** Material for this exercise follows **
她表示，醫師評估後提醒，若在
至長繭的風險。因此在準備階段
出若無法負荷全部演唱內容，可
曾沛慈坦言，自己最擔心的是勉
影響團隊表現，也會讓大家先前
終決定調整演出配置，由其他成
** End of Material for this exercise **
Work required |
Nothing but the lines from the line with "出若無法負荷全部演唱內容，可" to the last line of the listing above should appear; please retype them exactly, both ends included.

Exercise output |
出若無法負荷全部演唱內容，可
曾沛慈坦言，自己最擔心的是勉
影響團隊表現，也會讓大家先前
終決定調整演出配置，由其他成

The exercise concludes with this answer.